Why do I miss him? He's a CHEATER
Hello all,
It's so much going through my mind right now I just don't know where to start. My boyfriend and I have been together for 6 years and I have caught him cheating on me 3 times one 3 years ago and twice just recently... twice with the same girl... on new years eve I came down with the flu so instead of us going out together I opted to stay at home and rest. I came to find out around 1/8 that he had taken this chick to a sleazy motel to have sex while I was at home miserable. I got all of my things and I left the house not really knowing where I was going to go or what I was going to do... he begged and cried and creid and promised that he would never hurt me like this again blah, blah, blah so yea stupidly I took him back and moved back home on 2/18... on 2/25 I called his phone and the same girl that he took to the motel answered his phone, we'll call her "sideline hoe". She began telling me all type of things such as him telling her that we were no longer together and had her thinking that the two of them were in a committed relationship. I LOST IT... I had, had enough... I moved back home with my parents and plan to stay there because I just cannot take it anymore, I am apartment hunting because it's painful even being at my parents house with so many memories of US being there as well.
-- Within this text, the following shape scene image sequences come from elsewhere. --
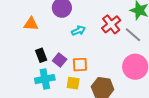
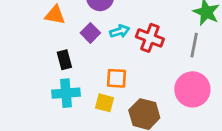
red cross: (111, 24) -> (150, 38), moved, turned -36
gray line: (133, 35) -> (194, 45), turned 54
purple square: (60, 60) -> (90, 33), moved

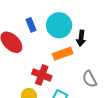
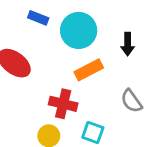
blue rectangle: (31, 25) -> (38, 18), moved, turned -40
black arrow: (81, 38) -> (128, 44), moved

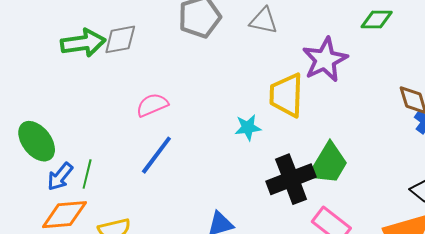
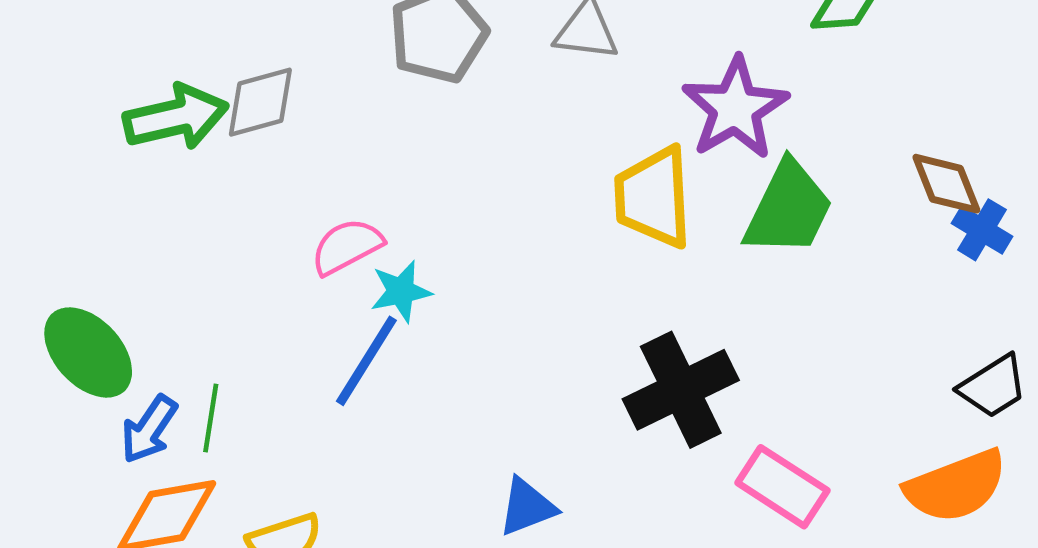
cyan star: (248, 127) -> (401, 291), moved
green trapezoid: (328, 164) -> (788, 209), moved

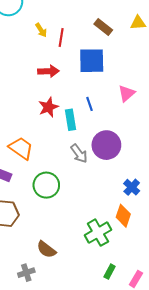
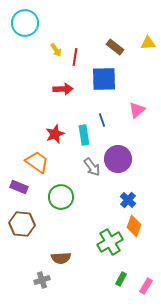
red star: (48, 107) -> (55, 134), moved
blue cross: (132, 187) -> (128, 200), moved
brown semicircle: (46, 249) -> (61, 258), turned -42

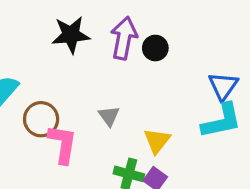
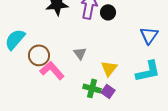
cyan L-shape: (222, 121) -> (148, 71), moved
pink L-shape: (63, 144) -> (52, 70), turned -50

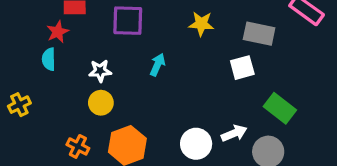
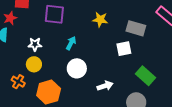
white arrow: (234, 133) -> (105, 86), moved
white circle: (196, 144) -> (77, 68), moved
orange cross: (78, 146) -> (18, 82), moved

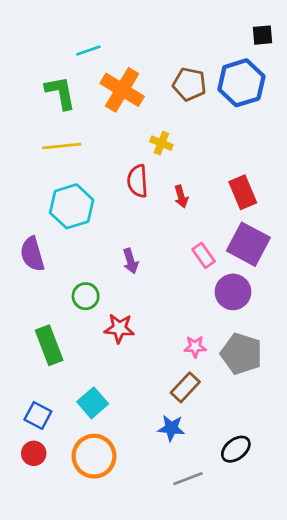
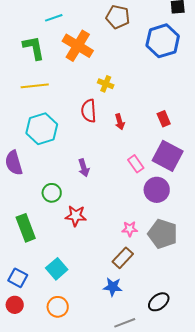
brown pentagon: (189, 84) -> (118, 17), moved
red rectangle: (243, 192) -> (164, 119), size x0.7
orange circle: (94, 456) -> (58, 307), size x0.7

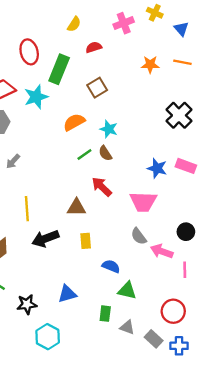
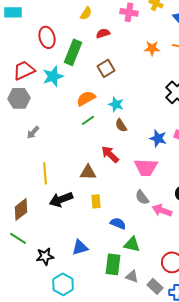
pink cross: (124, 23) -> (129, 12), turned 30
brown semicircle: (105, 153) -> (121, 125), moved
green line: (84, 154) -> (88, 120), moved
green rectangle: (105, 314) -> (113, 264), size x1.5

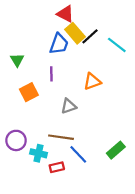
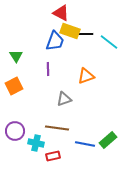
yellow rectangle: (75, 33) -> (70, 31), turned -30
black line: (90, 36) -> (84, 34), turned 42
orange square: (29, 92) -> (14, 86), moved
blue line: (78, 154) -> (85, 144), moved, turned -36

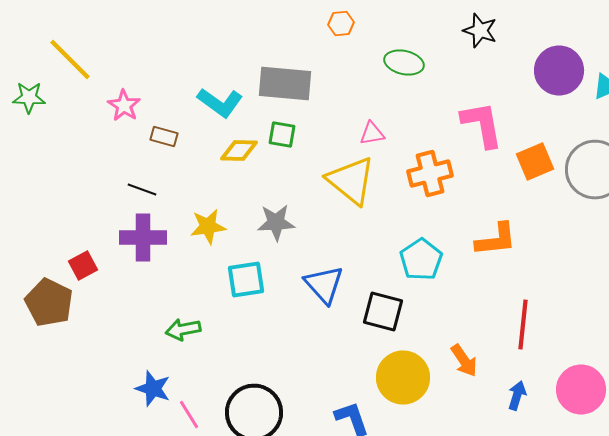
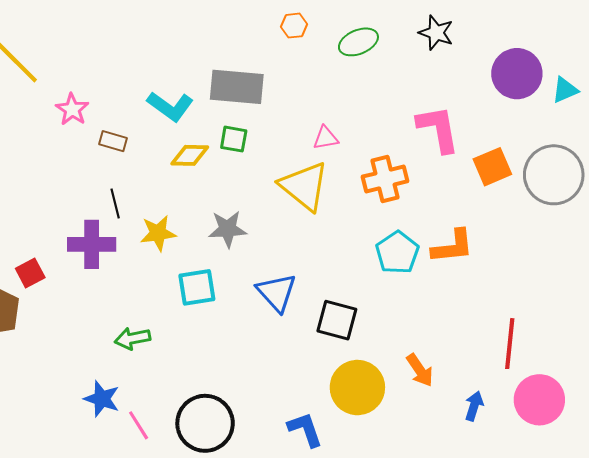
green ellipse: (404, 62) -> (358, 42), moved, turned -36
black line: (142, 190) -> (115, 203), moved, turned 56
cyan pentagon: (421, 260) -> (397, 253), moved
red line: (523, 324) -> (510, 344), moved

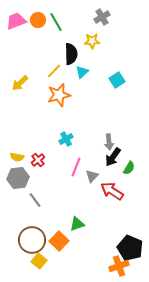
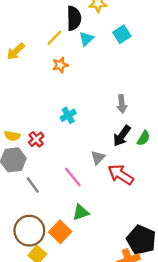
cyan square: (117, 80) -> (122, 34), moved
orange star: (59, 95) -> (60, 65), size x0.6
gray arrow: (109, 142) -> (122, 104), moved
pink line: (76, 167) -> (73, 177), moved, turned -60
green semicircle: (129, 168) -> (144, 138), moved

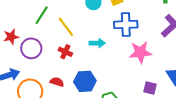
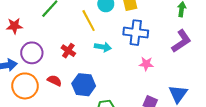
yellow line: (66, 27) -> (89, 21), moved
purple circle: (31, 48) -> (32, 53), moved
pink star: (140, 52) -> (146, 64), size x0.6

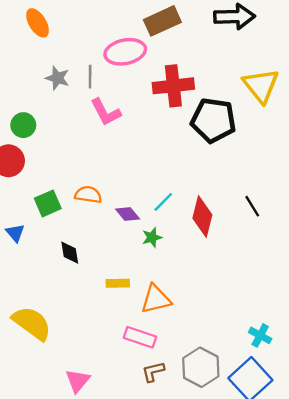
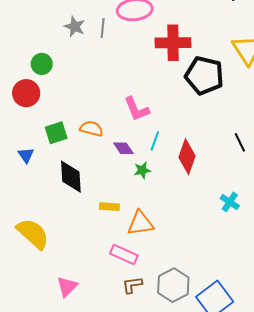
pink L-shape: (106, 112) -> (136, 109), moved
cyan line: (163, 202) -> (155, 141), turned -30
black line: (252, 206) -> (240, 142), moved
black diamond: (70, 253) -> (71, 177), size x1.6
cyan cross: (260, 335) -> (230, 202), moved

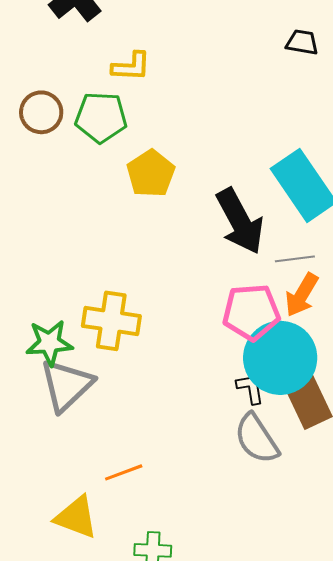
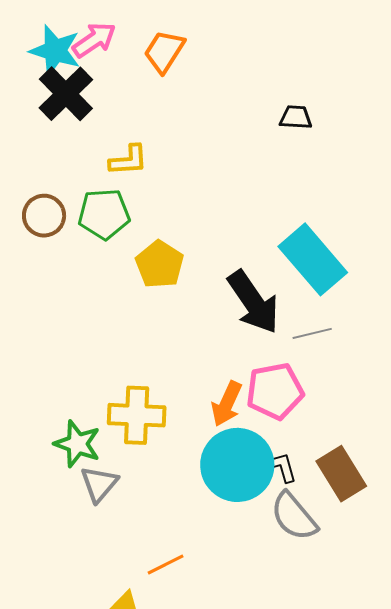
orange arrow: (302, 295) -> (227, 404), moved
green star: (49, 343) -> (77, 444), turned 30
cyan circle: (280, 358) -> (237, 465), moved
gray triangle: (67, 385) -> (99, 484), size x0.7

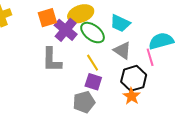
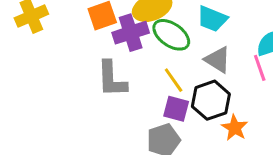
purple cross: (66, 30) -> (131, 33), turned 35
black hexagon: (134, 78) -> (211, 100), moved

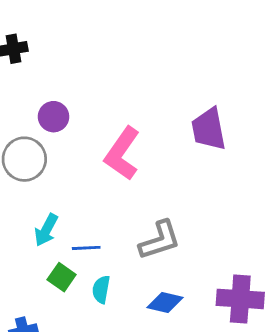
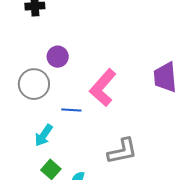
blue line: (86, 248) -> (71, 110), moved

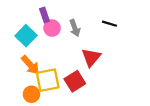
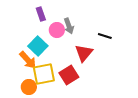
black line: (110, 24) -> (105, 36), moved
pink circle: (52, 28) -> (57, 30), moved
cyan square: (26, 36) -> (38, 46), moved

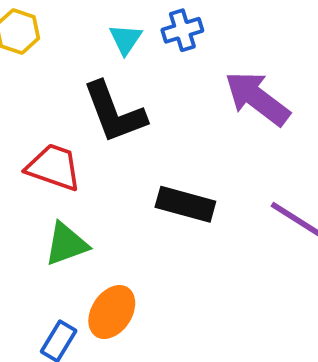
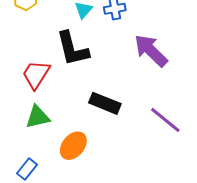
red trapezoid: (54, 167) -> (36, 74), turned -84
orange ellipse: (112, 312) -> (73, 146), moved

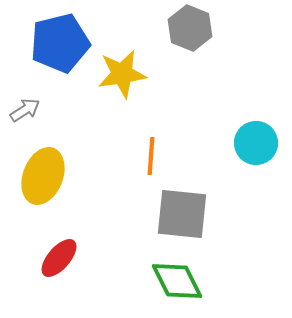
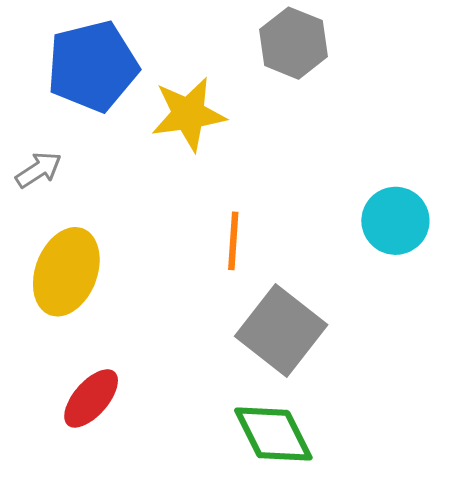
gray square: (182, 214) -> (281, 330), turned 32

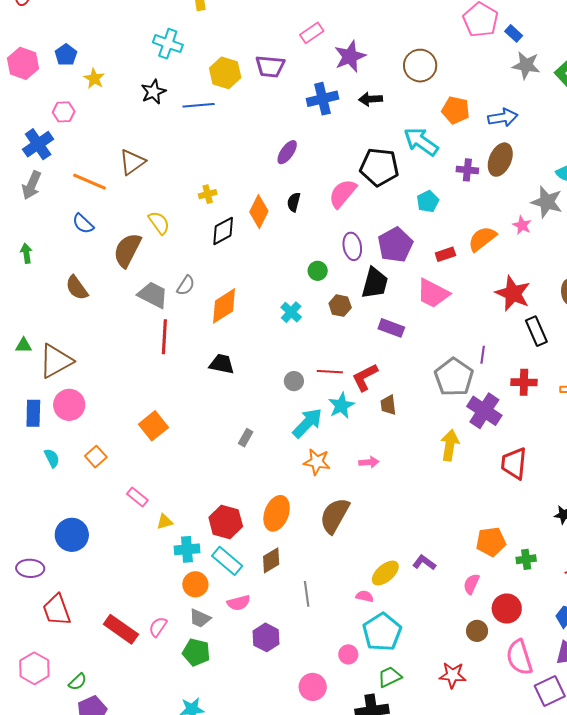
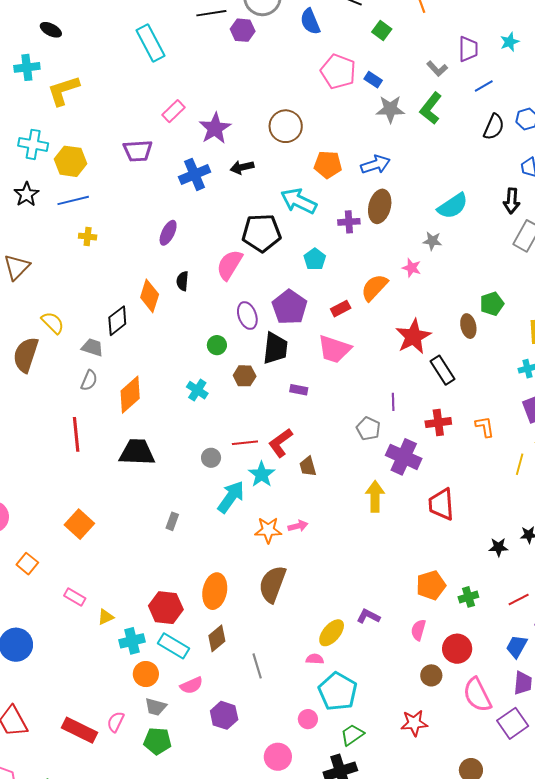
yellow hexagon: (225, 73) -> (71, 161), moved
yellow cross: (208, 194) -> (88, 237), moved, turned 30
gray star: (547, 202) -> (432, 241), size x0.6
red star: (513, 293) -> (413, 337), turned 30
gray trapezoid: (153, 295) -> (92, 347), moved, size x0.7
purple rectangle: (391, 328) -> (299, 390), size x0.7
black trapezoid: (222, 364) -> (137, 452), size x1.4
gray pentagon: (454, 377) -> (368, 429), size x0.6
orange star: (317, 462) -> (268, 530), moved

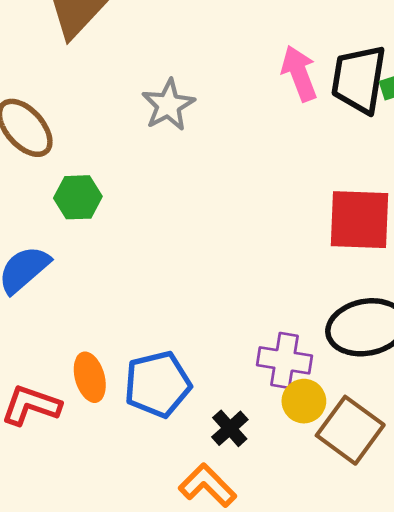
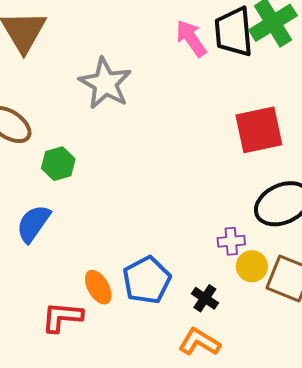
gray star: (168, 105) -> (105, 83), size x1.4
purple cross: (285, 360) -> (231, 241), size x0.7

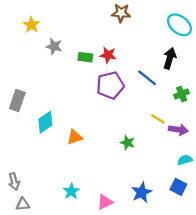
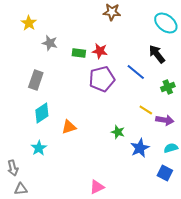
black arrow: (170, 58) -> (157, 54), turned -54
gray rectangle: (17, 100) -> (36, 80), moved
cyan star: (71, 191) -> (39, 148), moved
blue star: (142, 192) -> (140, 148), moved

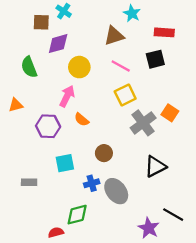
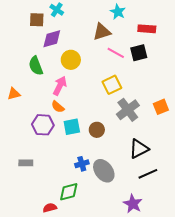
pink line: (121, 66) -> (116, 53), moved
green semicircle: (29, 67) -> (36, 66), moved
orange square: (170, 113) -> (161, 107), moved, turned 35
orange semicircle: (82, 120) -> (58, 107), moved
purple hexagon: (48, 126) -> (43, 125), moved
brown circle: (104, 153) -> (97, 130), moved
cyan square: (65, 163) -> (72, 127), moved
black line: (173, 215) -> (148, 174), moved, turned -54

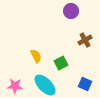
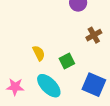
blue square: (85, 84) -> (94, 85), size x1.5

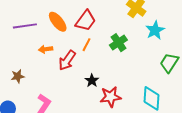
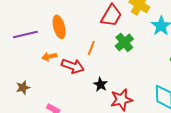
red trapezoid: (86, 21) -> (111, 16), moved
orange ellipse: (58, 22) -> (59, 27), turned 30
red arrow: (67, 60) -> (73, 66), turned -100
I'm having one of my pity party days today where all I can think about is him. I know that he does not deserve me but I cannot help missing him. WHAT IS WRONG WITH ME?? Other than the constant cheating he is very good to me, there is nothing that he won't do for me and I now find myself thinking of all of the good times instead of the bad times and that's making me want to go back home, but I have to stand my ground, I cannot keep going through this never ending cycle of hurt. Can someone please tell me what my deal is, why is it so hard to let go?